After due consideration, Legend was an OK film but Children of Men was vastly superior as a science fiction post-apocalyptic film. Who needs altered human monsters when the unadulterated version is deadly and sufficiently crazy? Damn those Brits for being better with all things language-related... you'd think they invented English!
I give Legend a score of six and half fingers out of ten -- the monsters seem to have gotten peckish and snacked on three or four them.
This section DOES CONTAIN SPOILERS. This portion of the review is organic and free-range rambling that contains no preservatives or food colorings (except for lots of green sentiment). As such, expect to pay about three times as much to read this portion.
Oh, how many times must Richard Matheson's literary legacy (well he's actually 81 and still alive) show up on film before they stop messing with the ending? This is the third screen adaptation and they still haven't gotten the message right. It's not about science, technology, or the hubris of mankind. It's about the monster within; the importance of perspective; and a reminder that the victors write the history books.In Matheson's original 1954 novel, the tagline "I am Legend" is not a brag. It is a surprising revelation that arrives just before the hero's ignominious death. He was trying to survive and maybe, just maybe, rescue humanity. But to his surprise, his final legacy will be as a dangerous monster and killer of innocents. He will fade into legend as a mysterious and hated creature of the night. As such, it is one of the best philosophical twists that I've encountered in short fiction in a while.
Legend was visually impressive enough, and Will Smith is pretty badass strutting around the empty streets of Manhattan with a tricked-out M-4 carbine and his faithful dog (who proves to be a far more effective weapon). But once again Hollywood does its part to dumb down America. The film starts off promising enough but never really transforms the monsters into something more than special effects. I wonder how much footage ended up on the cutting room floor. It would have been a better story if the film had retained some of Matheson's original essence, wherein the human becomes a monster and the monsters become human. Maybe there will be a director's cut with an alternate ending (a la Blade Runner) and the addition of missing story threads... But I won't hold my breath.
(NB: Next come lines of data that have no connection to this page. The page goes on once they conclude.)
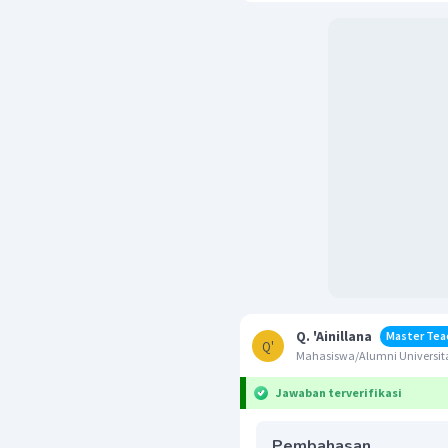
Q. 'Ainillana
Master Tea
Q'
Mahasiswa/Alumni Universita
Jawaban terverifikasi
Pembahasan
If you have the time and interest, you can (a) read the short novel, (b) go see the movie, and then review the (c) wikipedia and (d) IMDB articles. With the writer's strike still in effect, what else are you going to do -- watch reruns of Friends?
The review is entertaining as ever. I'm just bummed the movie doesn't live up to the review. I'll still probably go see it, but was hoping for a real tour de force (fr). Maybe you could string together a bunch of your reviews and set them to a thrilling soundtrack and I could go watch that on the big screen? Just an idea.